While protests, attempts to infiltrate Israel’s border fence, and fire kites have slowed some in recent weeks, no one has declared the crisis over and the IDF still views the situation as ongoing – a third factor in the delay in deciding whether to criminally investigate incidents.

Late Thursday afternoon, Haaretz reported that the two teams probing the incidents are close to turning over a large number of recommendations to military advocate-general Maj.-Gen. Sharon Afek, who has the final word on whether to criminally investigate an incident.

Haaretz reported that the two teams will recommend to Afek not to criminally investigate any of the incidents as the Palestinians killed had either been shot by accident, had died due to other operational errors, or had been shot justifiably.

Even if the two teams send recommendations soon to Afek, the Post has learned that the IDF legal division will likely need to request the gathering of additional evidence, which will draw out the probes further and only Afek makes final decisions.
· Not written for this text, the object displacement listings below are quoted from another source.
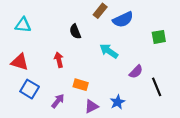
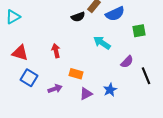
cyan triangle: (23, 25) -> (13, 17), moved, turned -35
black semicircle: (75, 31) -> (78, 17), moved, turned -88
green square: (159, 37) -> (139, 31), moved
purple arrow: (58, 101) -> (55, 89), turned 32

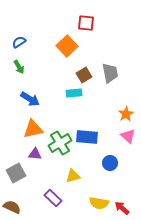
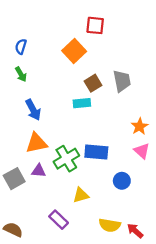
blue semicircle: (19, 42) -> (21, 47), turned -40
blue arrow: (30, 99) -> (33, 110), turned 30
gray square: (16, 173) -> (14, 179), moved

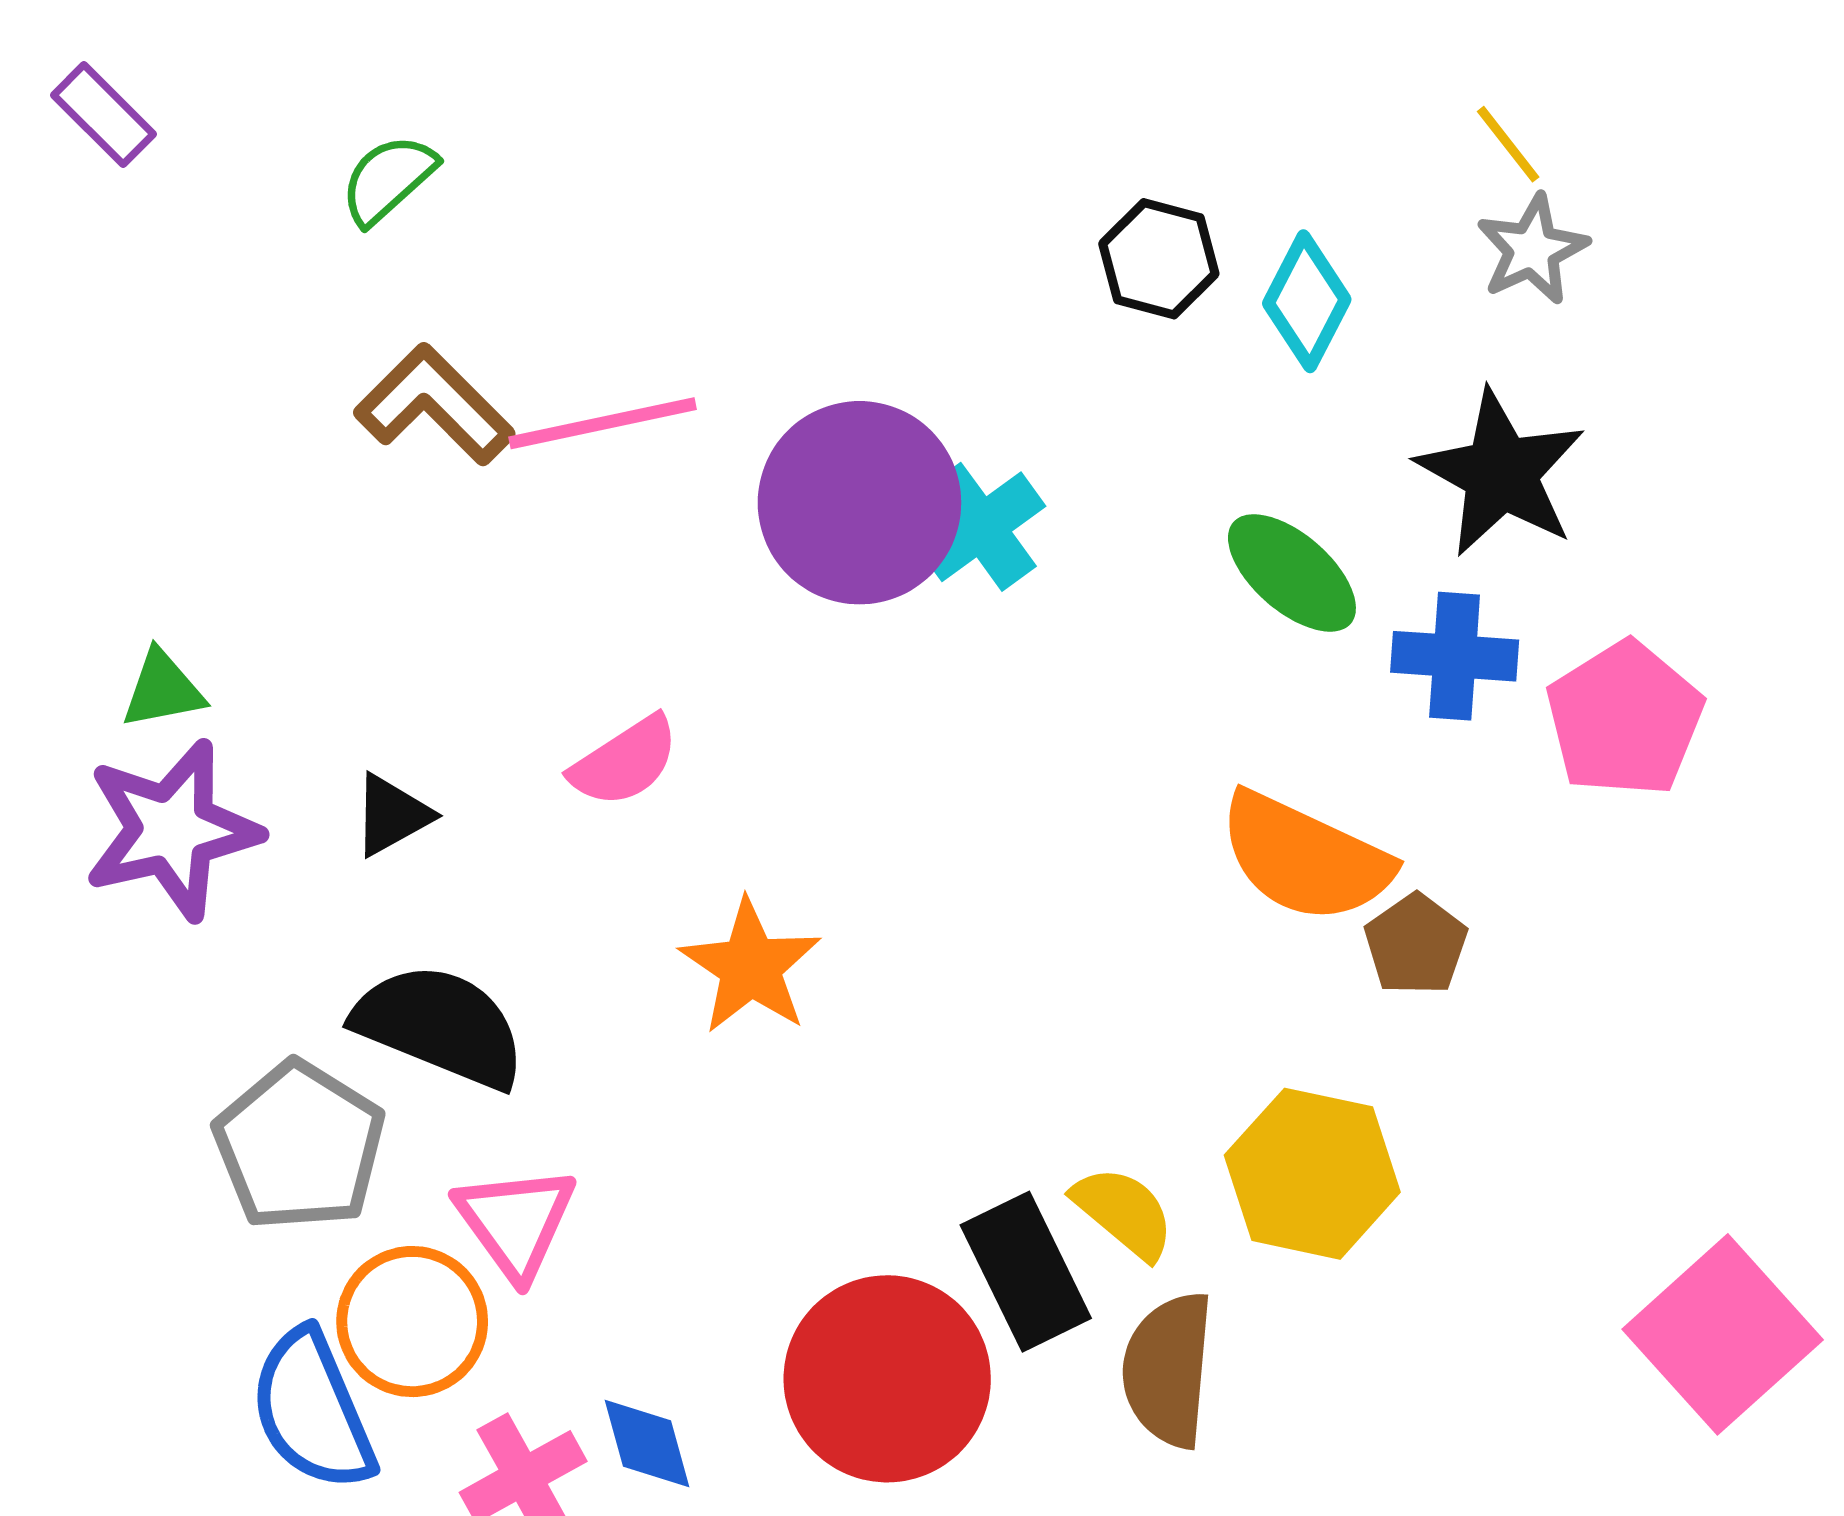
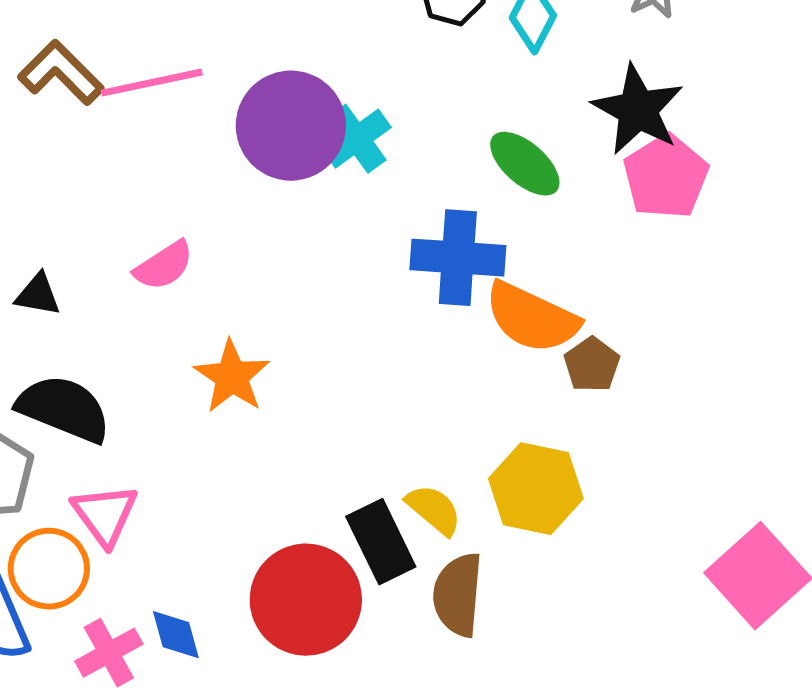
blue cross: (1455, 656) -> (458, 258), moved, size x1.4
pink pentagon: (1625, 719) -> (666, 177), moved
black triangle: (392, 815) -> (38, 295), turned 39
Moreover, the Post has learned that in many cases, the IDF has been in touch with Palestinians’ lawyers to get information and is waiting for responses or has received initial responses and is in an extended process of dialogue.
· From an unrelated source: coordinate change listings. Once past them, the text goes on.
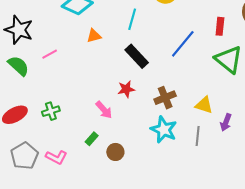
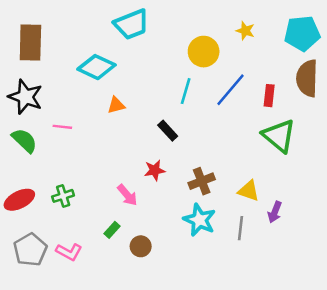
cyan line: (132, 19) -> (186, 91), moved
blue line: (183, 44) -> (231, 90), moved
pink line: (50, 54) -> (62, 127), turned 35
black rectangle: (137, 56) -> (168, 131), size x0.7

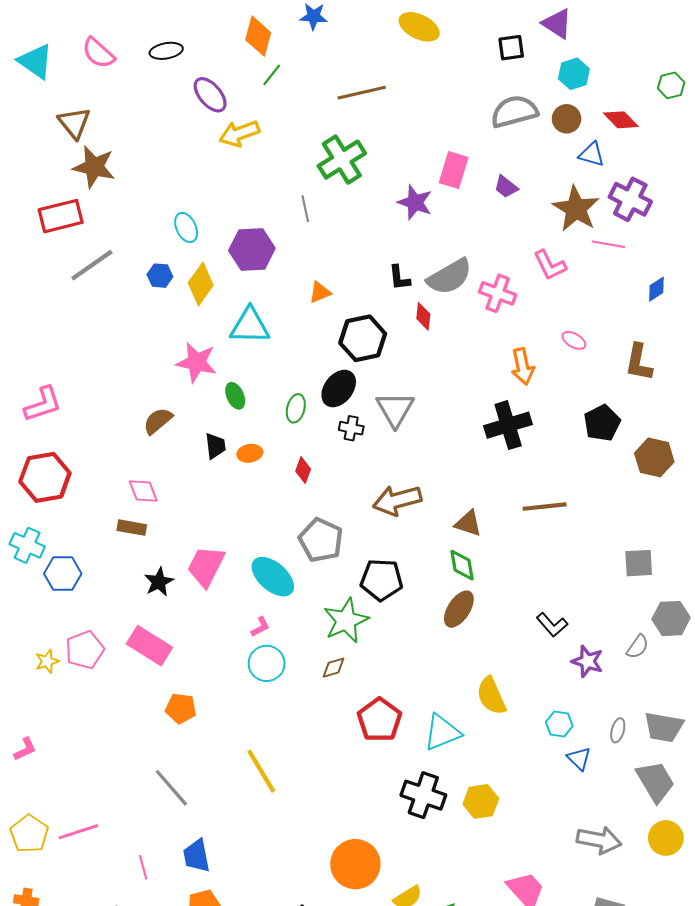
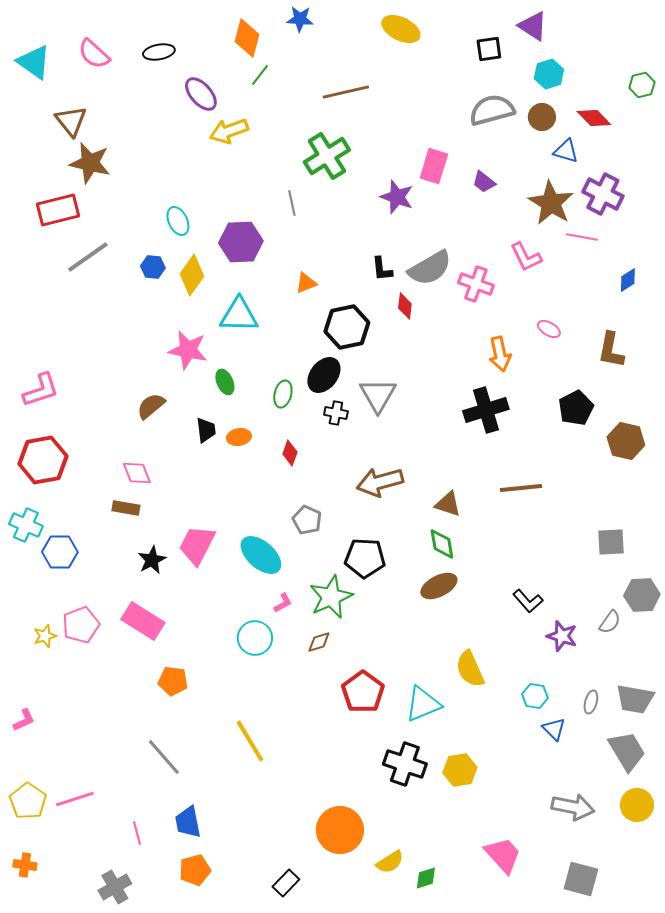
gray pentagon: (321, 540) -> (307, 520), size x0.7
brown ellipse: (459, 609) -> (439, 586), turned 30
pink L-shape: (260, 627) -> (283, 603), moved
The IDF’s open-fire rules during the crisis have been highly controversial and on Wednesday the UN Human Rights Council appointed an official commission, headed by Syracuse professor and war crimes expert David Michael Crane, to probe alleged war-crimes allegations against Israel.

In April, the International Criminal Court issued a warning to both Israel and Hamas that its ongoing war-crimes probe of both sides dating back to the 2014 Gaza war could also include any new crimes committed during the current border conflict.
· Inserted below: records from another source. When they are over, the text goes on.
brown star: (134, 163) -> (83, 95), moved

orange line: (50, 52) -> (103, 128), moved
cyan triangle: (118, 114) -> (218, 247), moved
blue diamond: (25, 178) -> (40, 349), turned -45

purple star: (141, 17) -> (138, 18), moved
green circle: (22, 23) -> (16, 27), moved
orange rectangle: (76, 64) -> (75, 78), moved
Even if the IDF puts forth the above reasons justifying its needing more time to make final decisions about criminal investigations and – down the road – whether to indict soldiers or not, there are concerns that the longer the probes run the more global legal problems may build up.

Despite these concerns, the Post has learned the IDF will likely not push to speed up the process.

Regarding the 2014 Gaza war, though the IDF made several announcements about criminal probes in the weeks and months after the war ended, there are still, to this day, no final decisions regarding whether to criminally probe the three largest incidents of Palestinian deaths.

The Post has learned that final decisions regarding those incidents are due in the coming months or by the end of 2018.

It appears that the IDF and top Israeli legal officials have not reached a final decision about whether to put out large public reports about their probes, as they did for the 2014 Gaza war, preferring to wait until the current border crisis has ended and they can view its full scale.

Moreover, many of the government officials and soldiers that the legal officials need information from are still serving on the border as long as the crisis continues – causing a delay in how quickly they can provide documentation.

The 2014 Gaza war led to over 30 criminal investigations out of around 500 initial probes. If none of the current crisis incidents lead to criminal probes, the IDF would likely come under even greater scrutiny by the ICC and the UNHRC.

On the other hand, the IDF is hopeful that a High Court of Justice ruling declaring its open fires rules legal may shield it from outside legal scrutiny.